Holding bonds will not make one rich as holding the other asset classes and indeed, we have had a few friends reallocating out of bonds this week for the allure of value stocks.
We found the latest Goldman 12-month macro forecasts and it does not look too promising for bond prices as well, with yields expected to edge higher even as total negative yielding debt pool has dropped from roughly US$18.4 trillion as of December last year to US$12.2 trillion this year (another $12 trillion to go?) But 1.6 per cent for the next 10 years does not seem like much these days versus 0 per cent in cash and the hope of a better entry point.
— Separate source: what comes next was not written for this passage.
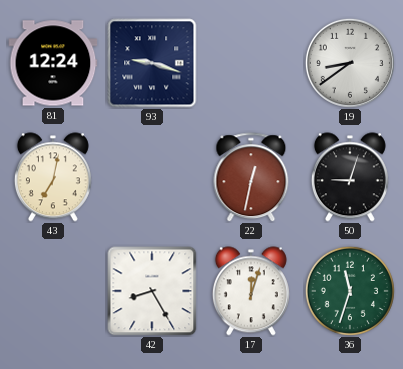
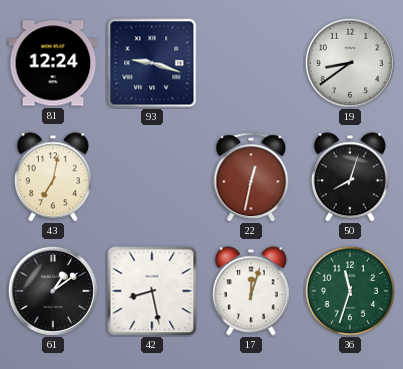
50: 9:03 -> 8:03
61: none -> 1:09
42: 8:25 -> 8:28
As central banks remain the buyers of last resort in the sovereign bond space, foreign buyers are shunning U.S. government debt at an unprecedented pace. On the central bank front, there are signs ranks will be broken as the ECB hinted at a decision to slow bond-buying in June, Bank of England slowed its emergency bond-buying and signalled it is on course to end stimulus while the Bank of Canada, Reserve Bank of New Zealand have started tapering. Who will be left holding the baby?
Yet if a vicious circle plays out, the end of central bank stimulus may end the frenzied asset rally which would, in turn, deflate prices. That would end up favouring bonds once again and so it goes.
We are not sure because inflation or, rather, inflation expectations are tricky business but at this moment, it looks like a red hot recovery and inflation looks sticky. The rule of thumb remains that inflation is bad for bonds.